# Task
Starting at the line that contains "Plateau en plexiglas", write out every line through the end of the records exactly as it stands, and leave out all pictures.

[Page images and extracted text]

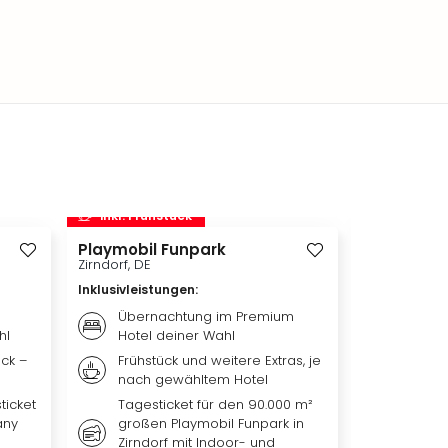
inkl. Frühstück
inkl. Frü
Playmobil Funpark
Therme Er
Zirndorf, DE
München, DE
Inklusivleistungen
:
Inklusivleis
Übernachtung im Premium
Übern
hl
Hotel deiner Wahl
Premiu
ück –
Frühstück und weitere Extras, je
Frühst
nach gewähltem Hotel
nach 
ticket
Tagesticket für den 90.000 m²
Tagest
any
großen Playmobil Funpark in
Erding
Zirndorf mit Indoor- und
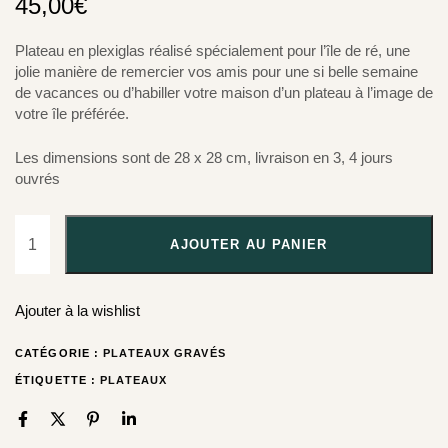
45,00
€
Plateau en plexiglas réalisé spécialement pour l’île de ré, une
jolie manière de remercier vos amis pour une si belle semaine
de vacances ou d’habiller votre maison d’un plateau à l’image de
votre île préférée.
Les dimensions sont de 28 x 28 cm, livraison en 3, 4 jours
ouvrés
AJOUTER AU PANIER
Ajouter à la wishlist
CATÉGORIE :
PLATEAUX GRAVÉS
ÉTIQUETTE :
PLATEAUX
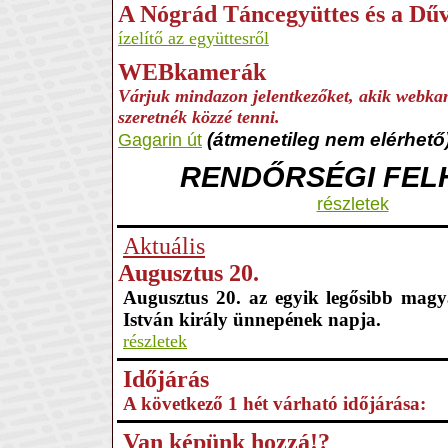
A Nógrád Táncegyüttes és a Dű
ízelítő az együttesről
WEBkamerák
Várjuk mindazon jelentkezőket, akik webkam
szeretnék közzé tenni.
(átmenetileg nem elérhető
Gagarin út
RENDŐRSÉGI FEL
részletek
Aktuális
Augusztus 20.
Augusztus 20. az egyik legősibb magy
István király ünnepének napja.
részletek
Időjárás
A következő 1 hét várható időjárása:
Van képünk hozzá!?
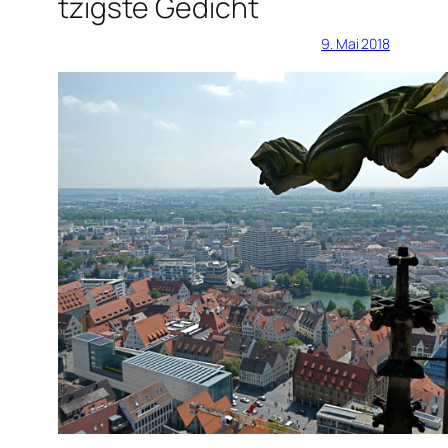
tzigste Gedicht
9. Mai 2018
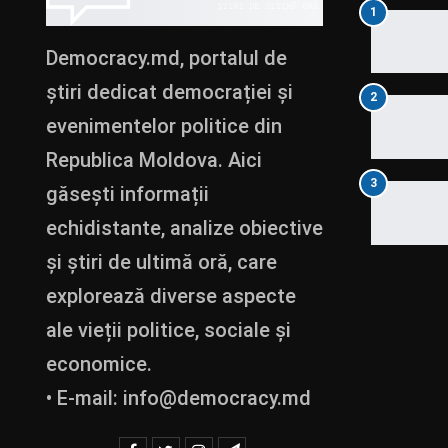
1
Democracy.md, portalul de
știri dedicat democrației și
2
evenimentelor politice din
Republica Moldova. Aici
3
găsești informații
echidistante, analize obiective
și știri de ultimă oră, care
explorează diverse aspecte
ale vieții politice, sociale și
economice.
• E-mail:
info@democracy.md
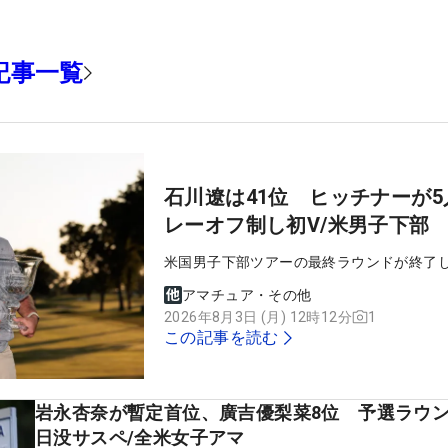
記事一覧
石川遼は41位 ヒッチナーが5
レーオフ制し初V/米男子下部
米国男子下部ツアーの最終ラウンドが終了
アマチュア・その他
2026年8月3日 (月) 12時12分
1
この記事を読む
岩永杏奈が暫定首位、廣吉優梨菜8位 予選ラウ
日没サスペ/全米女子アマ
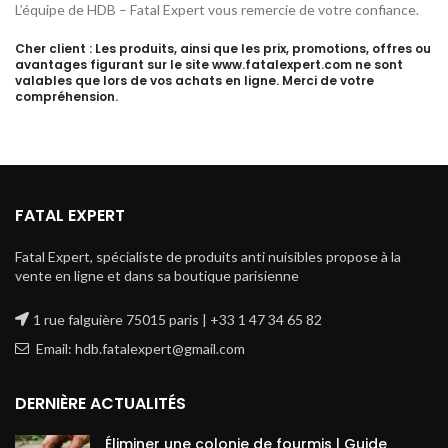
L’équipe de HDB – Fatal Expert vous remercie de votre confiance.
Cher client : Les produits, ainsi que les prix, promotions, offres ou
avantages figurant sur le site www.fatalexpert.com ne sont
valables que lors de vos achats en ligne. Merci de votre
compréhension.
FATAL EXPERT
Fatal Expert, spécialiste de produits anti nuisibles propose à la
vente en ligne et dans sa boutique parisienne
1 rue falguière 75015 paris | +33 1 47 34 65 82
Email: hdb.fatalexpert@gmail.com
DERNIÈRE ACTUALITÉS
Éliminer une colonie de fourmis | Guide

# Your solution
Plateau en plexiglas réalisé spécialement pour l’île de ré, une
jolie manière de remercier vos amis pour une si belle semaine
de vacances ou d’habiller votre maison d’un plateau à l’image de
votre île préférée.
Les dimensions sont de 28 x 28 cm, livraison en 3, 4 jours
ouvrés
AJOUTER AU PANIER
Ajouter à la wishlist
CATÉGORIE :
PLATEAUX GRAVÉS
ÉTIQUETTE :
PLATEAUX
A Nógrád Táncegyüttes és a Dű
ízelítő az együttesről
WEBkamerák
Várjuk mindazon jelentkezőket, akik webkam
szeretnék közzé tenni.
(átmenetileg nem elérhető
Gagarin út
RENDŐRSÉGI FEL
részletek
Aktuális
Augusztus 20.
Augusztus 20. az egyik legősibb magy
István király ünnepének napja.
részletek
Időjárás
A következő 1 hét várható időjárása:
Van képünk hozzá!?
tzigste Gedicht
9. Mai 2018
1
Democracy.md, portalul de
știri dedicat democrației și
2
evenimentelor politice din
Republica Moldova. Aici
3
găsești informații
echidistante, analize obiective
și știri de ultimă oră, care
explorează diverse aspecte
ale vieții politice, sociale și
economice.
• E-mail:
info@democracy.md
記事一覧
石川遼は41位 ヒッチナーが5
レーオフ制し初V/米男子下部
米国男子下部ツアーの最終ラウンドが終了
アマチュア・その他
2026年8月3日 (月) 12時12分
1
この記事を読む
岩永杏奈が暫定首位、廣吉優梨菜8位 予選ラウ
日没サスペ/全米女子アマ
L’équipe de HDB – Fatal Expert vous remercie de votre confiance.
Cher client : Les produits, ainsi que les prix, promotions, offres ou
avantages figurant sur le site www.fatalexpert.com ne sont
valables que lors de vos achats en ligne. Merci de votre
compréhension.
FATAL EXPERT
Fatal Expert, spécialiste de produits anti nuisibles propose à la
vente en ligne et dans sa boutique parisienne
1 rue falguière 75015 paris | +33 1 47 34 65 82
Email: hdb.fatalexpert@gmail.com
DERNIÈRE ACTUALITÉS
Éliminer une colonie de fourmis | Guide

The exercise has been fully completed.